What you have to do –
What is needed is a verbatim copy of every record below, with the pictures left out.

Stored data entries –

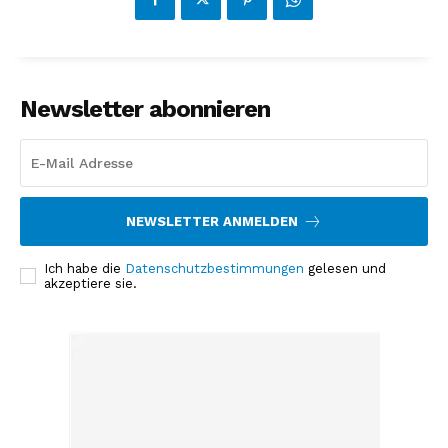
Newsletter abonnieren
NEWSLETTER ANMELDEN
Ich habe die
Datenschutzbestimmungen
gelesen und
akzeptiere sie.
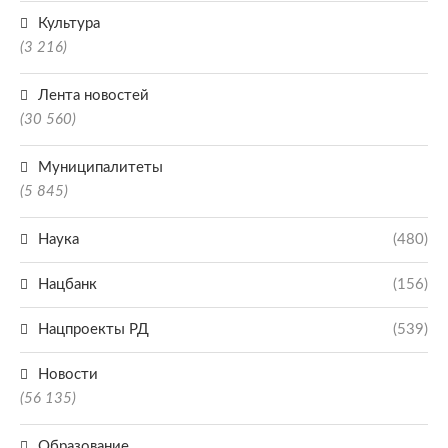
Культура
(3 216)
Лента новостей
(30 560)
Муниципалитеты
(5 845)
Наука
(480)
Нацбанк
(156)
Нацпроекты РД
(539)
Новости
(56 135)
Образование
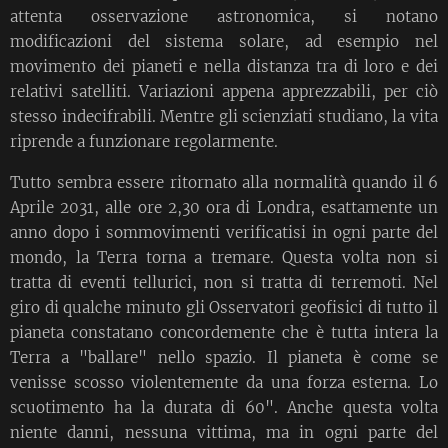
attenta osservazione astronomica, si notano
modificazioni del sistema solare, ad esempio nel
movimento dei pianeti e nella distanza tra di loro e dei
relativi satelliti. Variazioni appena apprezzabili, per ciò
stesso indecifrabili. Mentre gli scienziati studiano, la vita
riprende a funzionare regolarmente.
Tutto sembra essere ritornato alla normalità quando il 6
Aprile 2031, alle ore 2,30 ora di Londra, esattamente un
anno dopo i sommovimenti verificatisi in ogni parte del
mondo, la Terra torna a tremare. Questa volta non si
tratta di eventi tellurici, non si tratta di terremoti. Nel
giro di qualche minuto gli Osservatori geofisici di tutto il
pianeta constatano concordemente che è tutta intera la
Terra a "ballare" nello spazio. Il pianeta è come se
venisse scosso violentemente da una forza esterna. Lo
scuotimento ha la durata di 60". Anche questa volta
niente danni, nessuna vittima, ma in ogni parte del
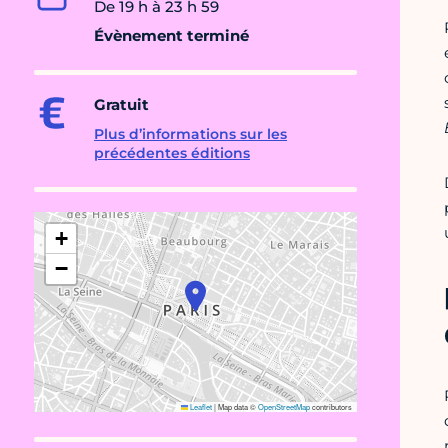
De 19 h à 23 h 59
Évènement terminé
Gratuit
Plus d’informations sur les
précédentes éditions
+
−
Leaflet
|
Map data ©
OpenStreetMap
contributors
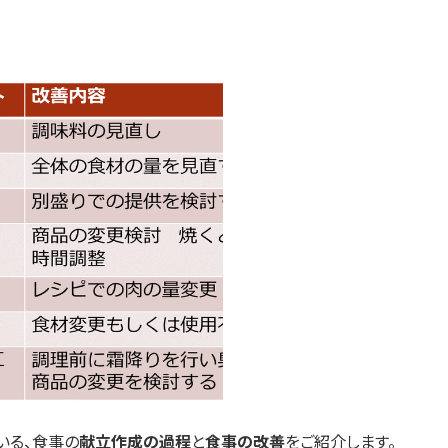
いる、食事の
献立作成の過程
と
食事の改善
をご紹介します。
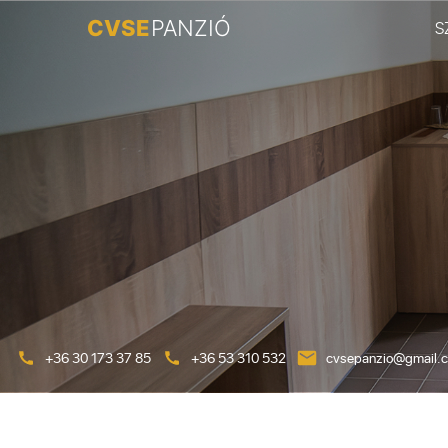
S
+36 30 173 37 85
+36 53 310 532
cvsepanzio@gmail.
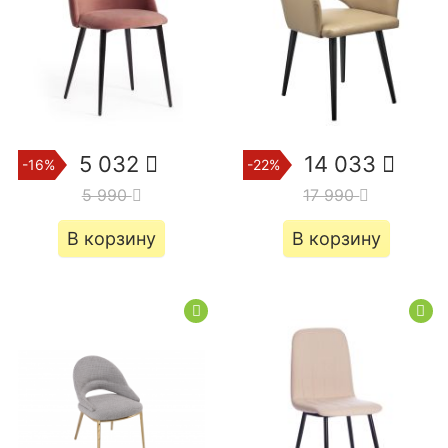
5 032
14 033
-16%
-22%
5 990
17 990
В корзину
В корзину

Reply –
Newsletter abonnieren
NEWSLETTER ANMELDEN
Ich habe die
Datenschutzbestimmungen
gelesen und
akzeptiere sie.
Культура
(3 216)
Лента новостей
(30 560)
Муниципалитеты
(5 845)
Наука
(480)
Нацбанк
(156)
Нацпроекты РД
(539)
Новости
(56 135)
Образование
attenta osservazione astronomica, si notano
modificazioni del sistema solare, ad esempio nel
movimento dei pianeti e nella distanza tra di loro e dei
relativi satelliti. Variazioni appena apprezzabili, per ciò
stesso indecifrabili. Mentre gli scienziati studiano, la vita
riprende a funzionare regolarmente.
Tutto sembra essere ritornato alla normalità quando il 6
Aprile 2031, alle ore 2,30 ora di Londra, esattamente un
anno dopo i sommovimenti verificatisi in ogni parte del
mondo, la Terra torna a tremare. Questa volta non si
tratta di eventi tellurici, non si tratta di terremoti. Nel
giro di qualche minuto gli Osservatori geofisici di tutto il
pianeta constatano concordemente che è tutta intera la
Terra a "ballare" nello spazio. Il pianeta è come se
venisse scosso violentemente da una forza esterna. Lo
scuotimento ha la durata di 60". Anche questa volta
niente danni, nessuna vittima, ma in ogni parte del
De 19 h à 23 h 59
Évènement terminé
Gratuit
Plus d’informations sur les
précédentes éditions
+
−
Leaflet
|
Map data ©
OpenStreetMap
contributors
いる、食事の
献立作成の過程
と
食事の改善
をご紹介します。
S
+36 30 173 37 85
+36 53 310 532
cvsepanzio@gmail.
5 032
14 033
-16%
-22%
5 990
17 990
В корзину
В корзину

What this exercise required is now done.